At the same time, stocks continue to be the only wining hand in town. Even though the ride has been delightful, owning equities is still nerve wracking.

"Everyone is looking for non-correlated ways to offset risk in portfolios, to offset all the ups and downs," says Tom Lydon, editor of ETF Trends in the attached video. "As long as everyone is long, you have that risk," he adds, crystallizing the What-do-I-do? dilemma investors are grappling with lately.

Not long ago, the answer to this problem fell almost exclusively into the laps hedge funds, but Lydon says things have changed in the past few years, and now, more than ever, individuals have the ability to do themselves what they used to have to outsource to the professionals.

"What's happened is, the average investor just isn't up for the risk anymore," Lydon says, highlighting one of the key reasons why so-called alternative ETFs are experiencing massive growth, including MLPs, REITs, Commodities, Alternative Energy and leveraged funds.

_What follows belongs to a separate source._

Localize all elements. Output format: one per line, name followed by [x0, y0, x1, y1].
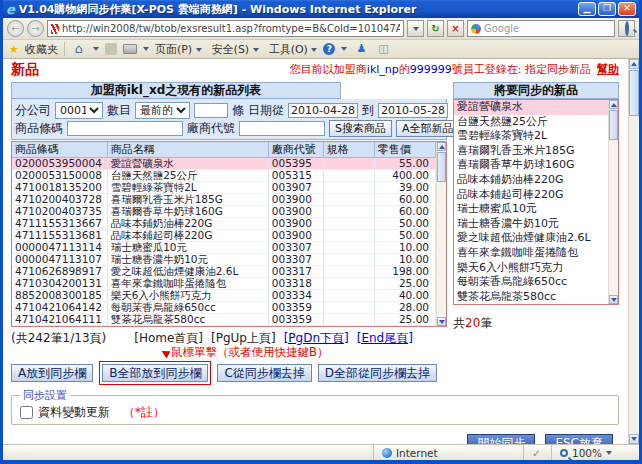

And then there's the cost factor too, says Lydon, noting that the handing over 2% upfront to a hedge fund manager plus 20% of any profits is "crazy" compared to what it costs to own ETFs.

"The fees in the hedge fund area are not attractive anymore," he adds.

In fact, he says, even hedge funds themselves are embracing this trading and allocation trend and now account for a sizable chunk of ETF buying and selling.

"The reason they use (alternative ETFs) is the price is right, they're liquid, you can get in and out very quickly, but most of all, you have all these choices," Lydon says.